I'm going to try to avoid sounding like a broken record tonight. It's going to be a challenge, because this team's poor performances follow such a pattern, but I'll give it a shot. First, let's focus on the positive. Andre Iguodala and Andre Miller did everything you can ask of your best players, and then some. They deserved better than a 98-91 loss to the Hornets. We'll get to the rest of the team after the jump.

Well, my keys to the game were almost on the money, only they didn't result in a win. Iguodala went for 25+ (30, to be exact) and Speights nearly saw 20 minutes of action (19). It still wasn't enough.

If you want to know why the Sixers lost this game (and keep in mind, we aren't going to mention three-point defense because that falls into the broken record category) , there's one simple reason. Pick and roll defense. I had a feeling this would be the case, so I decided to track how they would defend the pick and roll.

Here's what happened, I tracked how the Sixers defended it and the result of the play, in parens:

First half

  1. Switch (missed jumper)
  2. Fight through (foul, non-shooting)
  3. Switch (made jumper)
  4. Switch (made layup)
  5. Switch (missed jumper)
  6. Double (foul on shot)
  7. Double (made three)
  8. Double (missed jumper)
  9. Double (made three)
  10. Switch (turnover)
  11. Double (made jumper)
Third Quarter

  1. Double (missed jumper)
  2. Double (made layup)
  3. Double (dunk)
  4. Switch (missed 3)
  5. Switch (missed jumper)
  6. Switch (turnover)
Fourth Quarter

  1. Under (missed jumper)
  2. Switch (foul, non-shooting)
  3. Double (missed jumper)
  4. Double (foul, non-shooting)
  5. Double (made three)
  6. Fight through (lob, dunk)
  7. Double (foul, shooting)
  8. Double (turnover)
  9. Double (no shot)
  10. Switch (made three)
  11. Double (missed jumper)
  12. Double (made three)
  13. Double (made jumper)
The raw numbers don't look too bad, but what you don't see here is how the P&R defense allowed the Hornets to own the offensive glass.

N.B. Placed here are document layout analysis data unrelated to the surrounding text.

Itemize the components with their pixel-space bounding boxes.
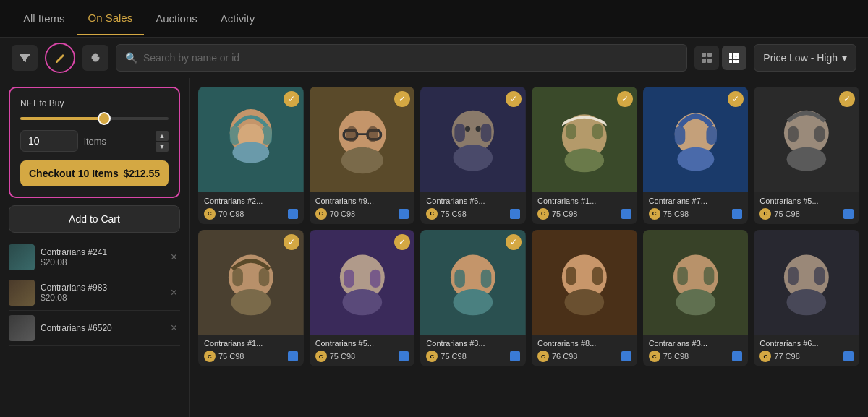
c98-icon-1: C <box>315 208 327 220</box>
nft-image-2: ✓ <box>420 87 526 192</box>
svg-rect-12 <box>736 60 739 63</box>
c98-icon-3: C <box>537 208 549 220</box>
chain-icon-10 <box>732 351 742 361</box>
svg-rect-37 <box>592 124 603 139</box>
nft-info-3: Contrarians #1... C 75 C98 <box>532 192 637 224</box>
nft-image-3: ✓ <box>532 87 637 192</box>
svg-rect-6 <box>736 53 739 56</box>
cart-item-price-0: $20.08 <box>41 257 162 267</box>
nft-card-1[interactable]: ✓ Contrarians #9... C 70 C98 <box>310 87 415 224</box>
cart-item-info-0: Contrarians #241 $20.08 <box>41 247 162 267</box>
tab-all-items[interactable]: All Items <box>12 2 77 35</box>
c98-icon-9: C <box>537 351 549 362</box>
nft-price-row-11: C 77 C98 <box>760 351 854 362</box>
nft-image-6: ✓ <box>198 230 304 335</box>
nft-card-9[interactable]: Contrarians #8... C 76 C98 <box>532 230 637 367</box>
nft-card-11[interactable]: Contrarians #6... C 77 C98 <box>754 230 859 367</box>
nft-card-5[interactable]: ✓ Contrarians #5... C 75 C98 <box>754 87 859 224</box>
search-input[interactable] <box>143 52 678 64</box>
tab-activity[interactable]: Activity <box>209 2 267 35</box>
stepper-down[interactable]: ▼ <box>156 142 169 152</box>
svg-rect-78 <box>814 267 825 285</box>
cart-item-info-2: Contrarians #6520 <box>41 323 162 333</box>
c98-icon-2: C <box>426 208 438 220</box>
sort-dropdown[interactable]: Price Low - High ▾ <box>754 44 856 72</box>
slider-thumb[interactable] <box>98 112 111 125</box>
tab-auctions[interactable]: Auctions <box>144 2 209 35</box>
chain-icon-11 <box>843 351 854 361</box>
c98-icon-0: C <box>204 208 216 220</box>
chain-icon-7 <box>399 351 409 361</box>
cart-remove-2[interactable]: × <box>168 320 180 336</box>
checkout-button[interactable]: Checkout 10 Items $212.55 <box>20 160 169 186</box>
nft-price-row-4: C 75 C98 <box>649 208 743 220</box>
nft-price-7: 75 C98 <box>330 352 355 361</box>
svg-rect-11 <box>733 60 736 63</box>
svg-rect-5 <box>733 53 736 56</box>
quantity-slider[interactable] <box>20 117 169 120</box>
grid-small-btn[interactable] <box>722 46 746 70</box>
nft-card-0[interactable]: ✓ Contrarians #2... C 70 C98 <box>198 87 304 224</box>
filter-icon[interactable] <box>12 45 38 71</box>
nft-card-10[interactable]: Contrarians #3... C 76 C98 <box>643 230 749 367</box>
svg-point-43 <box>677 147 714 171</box>
nft-selected-badge-5: ✓ <box>839 91 855 107</box>
svg-rect-29 <box>455 124 466 142</box>
nft-image-4: ✓ <box>643 87 749 192</box>
svg-point-32 <box>465 126 470 132</box>
chain-icon-5 <box>843 209 854 219</box>
cart-item-name-2: Contrarians #6520 <box>41 323 162 333</box>
nft-card-3[interactable]: ✓ Contrarians #1... C 75 C98 <box>532 87 637 224</box>
nft-image-10 <box>643 230 749 335</box>
chain-icon-4 <box>732 209 742 219</box>
svg-rect-1 <box>707 53 712 57</box>
nft-price-3: 75 C98 <box>552 210 577 218</box>
cart-remove-1[interactable]: × <box>168 285 180 301</box>
c98-icon-11: C <box>760 351 771 362</box>
svg-rect-67 <box>566 267 576 285</box>
nft-name-9: Contrarians #8... <box>537 339 631 348</box>
nft-selected-badge-6: ✓ <box>284 234 299 250</box>
nft-card-4[interactable]: ✓ Contrarians #7... C 75 C98 <box>643 87 749 224</box>
tab-on-sales[interactable]: On Sales <box>77 1 145 35</box>
nft-name-0: Contrarians #2... <box>204 197 298 205</box>
cart-item-1: Contrarians #983 $20.08 × <box>9 275 180 311</box>
nft-price-row-2: C 75 C98 <box>426 208 520 220</box>
checkout-label: Checkout 10 Items <box>29 168 119 179</box>
nft-info-10: Contrarians #3... C 76 C98 <box>643 335 749 366</box>
svg-point-31 <box>454 145 493 171</box>
add-to-cart-button[interactable]: Add to Cart <box>9 205 180 233</box>
chain-icon-3 <box>621 209 631 219</box>
svg-rect-36 <box>566 124 576 139</box>
slider-fill <box>20 117 102 120</box>
svg-rect-46 <box>788 126 799 142</box>
svg-rect-2 <box>702 59 706 63</box>
eraser-icon[interactable] <box>45 43 75 73</box>
svg-rect-4 <box>729 53 732 56</box>
nft-price-row-8: C 75 C98 <box>426 351 520 362</box>
chevron-down-icon: ▾ <box>842 52 847 64</box>
sort-label: Price Low - High <box>763 52 838 64</box>
nft-card-6[interactable]: ✓ Contrarians #1... C 75 C98 <box>198 230 304 367</box>
nft-image-11 <box>754 230 859 335</box>
svg-rect-52 <box>259 267 270 285</box>
svg-rect-8 <box>733 56 736 59</box>
search-bar[interactable]: 🔍 <box>116 44 687 72</box>
c98-icon-4: C <box>649 208 660 220</box>
svg-rect-47 <box>814 126 825 142</box>
nft-card-2[interactable]: ✓ Contrarians #6... C 75 C98 <box>420 87 526 224</box>
nft-name-1: Contrarians #9... <box>315 197 409 205</box>
nft-card-8[interactable]: ✓ Contrarians #3... C 75 C98 <box>420 230 526 367</box>
nft-info-9: Contrarians #8... C 76 C98 <box>532 335 637 366</box>
quantity-stepper[interactable]: ▲ ▼ <box>156 131 169 152</box>
grid-large-btn[interactable] <box>694 46 719 70</box>
stepper-up[interactable]: ▲ <box>156 131 169 141</box>
cart-remove-0[interactable]: × <box>168 249 180 265</box>
refresh-icon[interactable] <box>82 45 109 71</box>
cart-list: Contrarians #241 $20.08 × Contrarians #9… <box>9 240 180 346</box>
chain-icon-0 <box>288 209 298 219</box>
nft-card-7[interactable]: ✓ Contrarians #5... C 75 C98 <box>310 230 415 367</box>
c98-icon-5: C <box>760 208 771 220</box>
quantity-input[interactable] <box>20 130 78 152</box>
nft-image-5: ✓ <box>754 87 859 192</box>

The Hornets had 17 offensive boards, and those boards would cost them the game in the fourth.

I also have to add that the Sixers got lucky tonight. Chris Paul's jumper was off from the get-go, had he been hitting, he would've had the opportunity to drop about 50. The Sixers were, by and large, confused by the pick and roll, and couldn't decide how they'd defend it. Every time they tried to double Paul, the double was lazy and Paul would split it. Lou Williams played a hands-off defense against the pick, basically running away from it and creating a sort of zone effect which gave Paul about 8 feet of air space to work with. Of the bigs, I agree with Bob Salmi, Speights was the best big at defending the P&R, that's probably why he saw extended minutes. In fact, Speights was also the team's best rebounder, and while this was, by far, his worst offensive game of the season, his play was overall a positive.

I started this post out by saying you can't blame the Andres. Here's what I meant.

Andre Miller + Andre Iguodala = 23/34 from the floor (68%), 10/10 from the line (100%) for 58 points.

The rest of the team = 13/56 from the floor (23%), 5/8 from the line (62%) for 33 points.

When you have your two best players both go off for huge games, it should be a win. Plain and simple. The rest of the team let those guys down tonight in a big way.

Players of The Game:
Andre #1 and Andre #2
Team Record: 29-30
Up Next: @ Memphis on Saturday.

We have four off days to fill up, I have one idea for a statistical/graphical way to look at games that I'll try out, we'll talk some on-court strategy, on both sides of the ball and hopefully forget about these past two games before what should be a successful stretch of upcoming games.